Exercise brief: Lines in the records below that contain the word "available" must each be copied.

-- Entries shown follows --

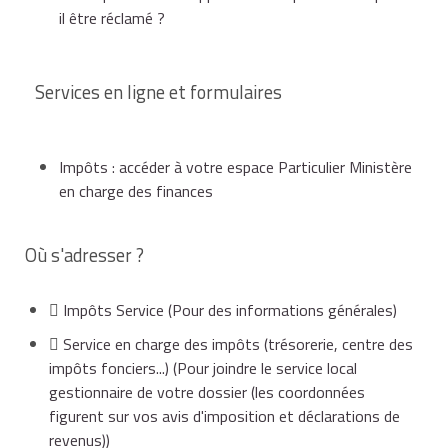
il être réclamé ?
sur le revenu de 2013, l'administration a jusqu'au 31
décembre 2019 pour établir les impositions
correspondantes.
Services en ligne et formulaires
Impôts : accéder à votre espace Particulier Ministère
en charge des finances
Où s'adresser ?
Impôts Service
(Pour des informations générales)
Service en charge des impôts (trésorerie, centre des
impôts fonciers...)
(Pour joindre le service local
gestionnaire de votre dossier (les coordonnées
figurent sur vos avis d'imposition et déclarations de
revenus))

-- Entries shown concluded --
-- Entries shown follows --

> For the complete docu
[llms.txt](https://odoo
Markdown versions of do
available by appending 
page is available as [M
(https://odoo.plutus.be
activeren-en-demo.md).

-- Entries shown concluded --

Answer space:
available by appending 
page is available as [M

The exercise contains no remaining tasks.